WORK INSTRUCTIONS
Your answer should be the lines below from the one holding "軍訓室 (215, 267)" through the one holding "Home (1141, 355)", copied exactly and with nothing else.

DATASET EXCERPTS
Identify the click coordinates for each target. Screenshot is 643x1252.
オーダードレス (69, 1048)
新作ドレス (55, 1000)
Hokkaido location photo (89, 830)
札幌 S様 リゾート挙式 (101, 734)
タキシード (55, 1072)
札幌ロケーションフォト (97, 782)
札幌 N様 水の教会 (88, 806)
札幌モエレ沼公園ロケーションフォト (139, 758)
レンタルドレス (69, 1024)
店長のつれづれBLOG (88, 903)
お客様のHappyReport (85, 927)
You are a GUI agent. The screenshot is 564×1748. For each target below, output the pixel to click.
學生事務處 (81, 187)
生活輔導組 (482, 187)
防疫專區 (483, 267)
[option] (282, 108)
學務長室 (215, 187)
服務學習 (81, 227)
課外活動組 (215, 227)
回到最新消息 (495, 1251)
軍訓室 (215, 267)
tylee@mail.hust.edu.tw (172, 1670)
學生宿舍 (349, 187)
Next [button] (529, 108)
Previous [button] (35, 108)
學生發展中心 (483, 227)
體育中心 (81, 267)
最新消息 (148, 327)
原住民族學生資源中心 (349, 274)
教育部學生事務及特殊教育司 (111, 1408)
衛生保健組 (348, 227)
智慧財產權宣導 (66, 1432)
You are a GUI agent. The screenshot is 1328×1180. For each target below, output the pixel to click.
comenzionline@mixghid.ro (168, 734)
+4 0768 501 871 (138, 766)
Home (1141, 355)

---

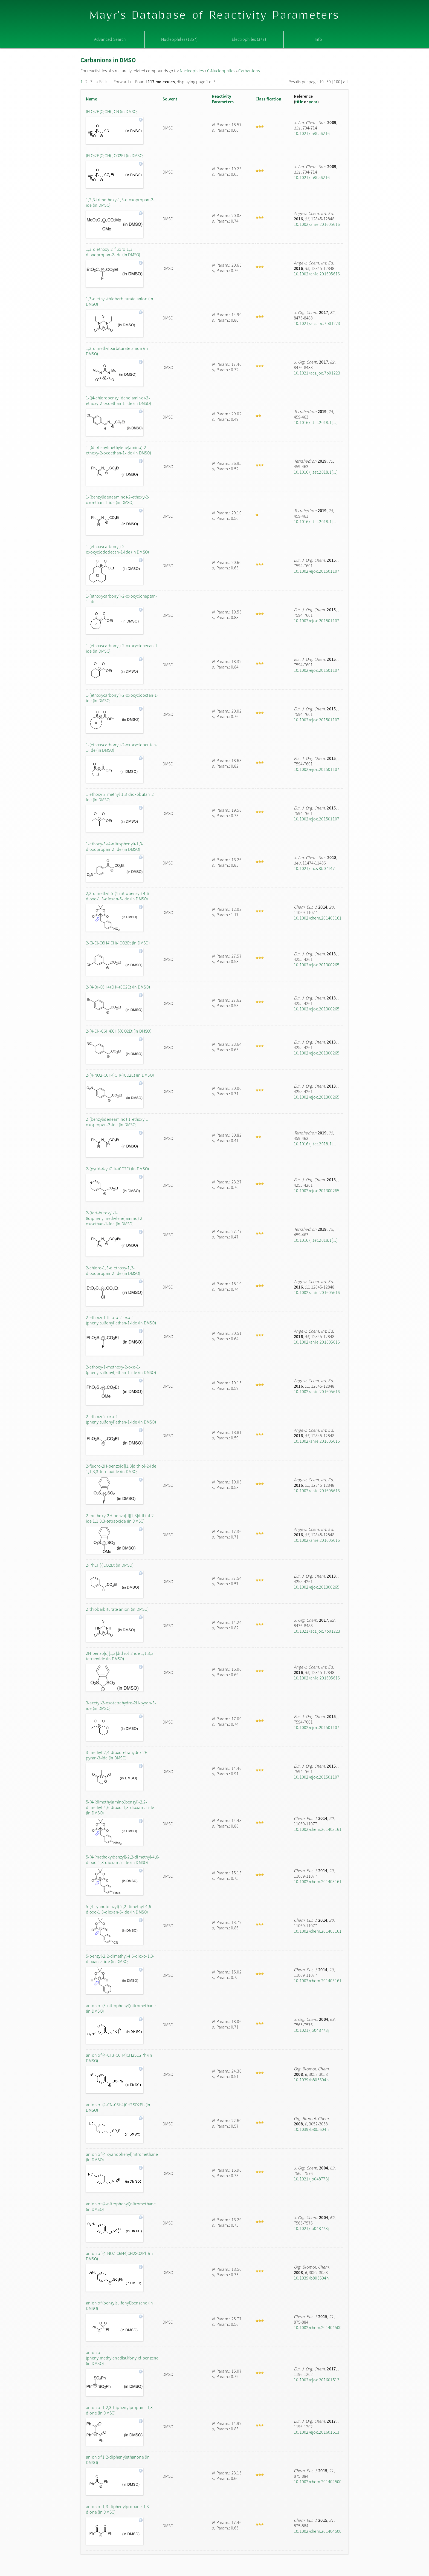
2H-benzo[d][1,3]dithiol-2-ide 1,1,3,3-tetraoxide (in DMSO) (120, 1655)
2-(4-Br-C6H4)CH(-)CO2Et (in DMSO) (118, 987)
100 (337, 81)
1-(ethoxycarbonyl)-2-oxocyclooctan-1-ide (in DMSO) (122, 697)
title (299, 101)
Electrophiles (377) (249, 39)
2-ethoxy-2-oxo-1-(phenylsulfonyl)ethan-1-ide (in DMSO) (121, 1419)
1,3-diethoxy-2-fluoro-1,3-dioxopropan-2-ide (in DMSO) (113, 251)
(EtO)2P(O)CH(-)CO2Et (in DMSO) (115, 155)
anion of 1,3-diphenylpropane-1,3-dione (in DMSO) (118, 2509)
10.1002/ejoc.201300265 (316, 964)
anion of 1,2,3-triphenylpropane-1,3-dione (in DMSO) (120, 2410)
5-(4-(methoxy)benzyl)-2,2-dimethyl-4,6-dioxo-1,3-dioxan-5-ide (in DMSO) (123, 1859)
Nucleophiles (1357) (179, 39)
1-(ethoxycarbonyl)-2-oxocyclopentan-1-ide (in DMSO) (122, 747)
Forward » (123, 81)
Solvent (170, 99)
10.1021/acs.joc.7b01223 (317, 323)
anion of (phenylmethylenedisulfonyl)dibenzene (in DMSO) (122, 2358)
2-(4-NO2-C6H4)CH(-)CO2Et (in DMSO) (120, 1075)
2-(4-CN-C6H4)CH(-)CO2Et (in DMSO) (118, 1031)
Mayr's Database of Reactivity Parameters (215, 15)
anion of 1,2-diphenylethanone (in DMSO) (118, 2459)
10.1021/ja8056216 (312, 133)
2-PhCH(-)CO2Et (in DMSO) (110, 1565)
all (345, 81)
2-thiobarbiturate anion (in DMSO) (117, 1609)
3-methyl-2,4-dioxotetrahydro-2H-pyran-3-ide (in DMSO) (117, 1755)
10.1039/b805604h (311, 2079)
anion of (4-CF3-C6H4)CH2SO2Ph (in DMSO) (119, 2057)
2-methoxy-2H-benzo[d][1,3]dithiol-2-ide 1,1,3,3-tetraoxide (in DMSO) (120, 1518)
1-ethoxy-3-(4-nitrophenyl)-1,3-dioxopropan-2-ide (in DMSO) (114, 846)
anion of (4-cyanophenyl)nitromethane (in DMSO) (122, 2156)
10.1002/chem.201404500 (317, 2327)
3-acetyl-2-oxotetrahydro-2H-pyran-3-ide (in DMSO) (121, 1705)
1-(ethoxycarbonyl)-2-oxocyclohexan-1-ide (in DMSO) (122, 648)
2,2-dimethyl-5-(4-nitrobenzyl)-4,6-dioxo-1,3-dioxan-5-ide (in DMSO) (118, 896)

ANSWER SPACE
軍訓室 (215, 267)
tylee@mail.hust.edu.tw (172, 1670)
學生宿舍 (349, 187)
Next [button] (529, 108)
Previous [button] (35, 108)
學生發展中心 (483, 227)
體育中心 (81, 267)
最新消息 (148, 327)
原住民族學生資源中心 (349, 274)
教育部學生事務及特殊教育司 (111, 1408)
衛生保健組 (348, 227)
智慧財產權宣導 (66, 1432)
You are a GUI agent. The screenshot is 1328×1180. For each target below, output the pixel to click.
comenzionline@mixghid.ro (168, 734)
+4 0768 501 871 (138, 766)
Home (1141, 355)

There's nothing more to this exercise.